### WHAT THE TASK REQUIRES
Leave out the images; return the rest of the data exactly.

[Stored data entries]
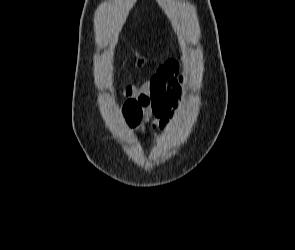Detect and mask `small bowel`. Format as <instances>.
Returning a JSON list of instances; mask_svg holds the SVG:
<instances>
[{"label":"small bowel","instance_id":"small-bowel-1","mask_svg":"<svg viewBox=\"0 0 295 250\" xmlns=\"http://www.w3.org/2000/svg\"><path fill=\"white\" fill-rule=\"evenodd\" d=\"M182 84L183 78L179 74L178 62L168 60L142 86H126L124 95L141 105L145 114V124L165 130L177 118L184 94ZM143 128L144 125L139 126L140 130Z\"/></svg>","mask_w":295,"mask_h":250}]
</instances>
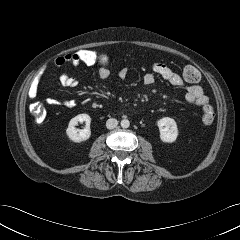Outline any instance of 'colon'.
Returning a JSON list of instances; mask_svg holds the SVG:
<instances>
[{
    "label": "colon",
    "mask_w": 240,
    "mask_h": 240,
    "mask_svg": "<svg viewBox=\"0 0 240 240\" xmlns=\"http://www.w3.org/2000/svg\"><path fill=\"white\" fill-rule=\"evenodd\" d=\"M70 58L74 66H99V67H119L123 64L120 59L114 58L112 55L104 52L95 51L92 49H80L70 53ZM183 77L188 83L199 82L201 75L194 66H186L183 70ZM30 113L35 121L42 122L46 117V110L39 102H33L30 105ZM214 111L212 106L208 105L203 108L201 120L205 125L213 122Z\"/></svg>",
    "instance_id": "obj_1"
}]
</instances>
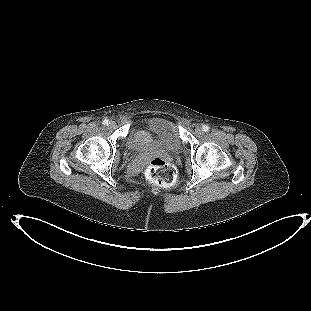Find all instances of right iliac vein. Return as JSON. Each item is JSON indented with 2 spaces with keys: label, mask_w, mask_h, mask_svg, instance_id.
Wrapping results in <instances>:
<instances>
[{
  "label": "right iliac vein",
  "mask_w": 311,
  "mask_h": 311,
  "mask_svg": "<svg viewBox=\"0 0 311 311\" xmlns=\"http://www.w3.org/2000/svg\"><path fill=\"white\" fill-rule=\"evenodd\" d=\"M109 128L115 129L116 128V122L115 121L109 122Z\"/></svg>",
  "instance_id": "right-iliac-vein-1"
}]
</instances>
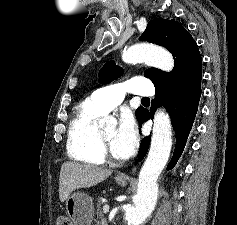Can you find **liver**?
<instances>
[{"mask_svg":"<svg viewBox=\"0 0 237 225\" xmlns=\"http://www.w3.org/2000/svg\"><path fill=\"white\" fill-rule=\"evenodd\" d=\"M112 174V170L101 167L65 162L61 166L59 177V199L66 201L70 194L80 188H89L104 181Z\"/></svg>","mask_w":237,"mask_h":225,"instance_id":"liver-1","label":"liver"}]
</instances>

### OUTPUT BELOW
Detect and mask `small bowel`. Format as <instances>.
Returning a JSON list of instances; mask_svg holds the SVG:
<instances>
[{"label":"small bowel","instance_id":"small-bowel-1","mask_svg":"<svg viewBox=\"0 0 295 250\" xmlns=\"http://www.w3.org/2000/svg\"><path fill=\"white\" fill-rule=\"evenodd\" d=\"M182 84L183 78L179 74L178 62L168 60L142 86H126L124 95L141 105L145 114V124L165 130L177 118L184 94ZM143 128L144 125L139 126L140 130Z\"/></svg>","mask_w":295,"mask_h":250}]
</instances>
Outline any instance of 'colon'.
Returning a JSON list of instances; mask_svg holds the SVG:
<instances>
[{
    "label": "colon",
    "mask_w": 240,
    "mask_h": 240,
    "mask_svg": "<svg viewBox=\"0 0 240 240\" xmlns=\"http://www.w3.org/2000/svg\"><path fill=\"white\" fill-rule=\"evenodd\" d=\"M70 58L74 66H99V67H119L123 64L120 59L114 58L112 55L104 52L95 51L92 49H80L70 53ZM183 77L188 83L199 82L201 75L194 66H186L183 70ZM30 113L35 121L42 122L46 117V110L39 102H33L30 105ZM214 111L212 106L208 105L203 108L201 120L205 125L213 122Z\"/></svg>",
    "instance_id": "obj_1"
}]
</instances>
Find all instances of right iliac vein. Return as JSON. Each item is JSON indented with 2 spaces with keys: label, mask_w, mask_h, mask_svg, instance_id.
Wrapping results in <instances>:
<instances>
[{
  "label": "right iliac vein",
  "mask_w": 311,
  "mask_h": 311,
  "mask_svg": "<svg viewBox=\"0 0 311 311\" xmlns=\"http://www.w3.org/2000/svg\"><path fill=\"white\" fill-rule=\"evenodd\" d=\"M109 128L115 129L116 128V122L115 121L109 122Z\"/></svg>",
  "instance_id": "right-iliac-vein-1"
}]
</instances>
Can you find **liver**?
<instances>
[{"mask_svg":"<svg viewBox=\"0 0 237 225\" xmlns=\"http://www.w3.org/2000/svg\"><path fill=\"white\" fill-rule=\"evenodd\" d=\"M112 174V170L101 167L65 162L61 166L59 177V199L66 201L70 194L80 188H89L104 181Z\"/></svg>","mask_w":237,"mask_h":225,"instance_id":"liver-1","label":"liver"}]
</instances>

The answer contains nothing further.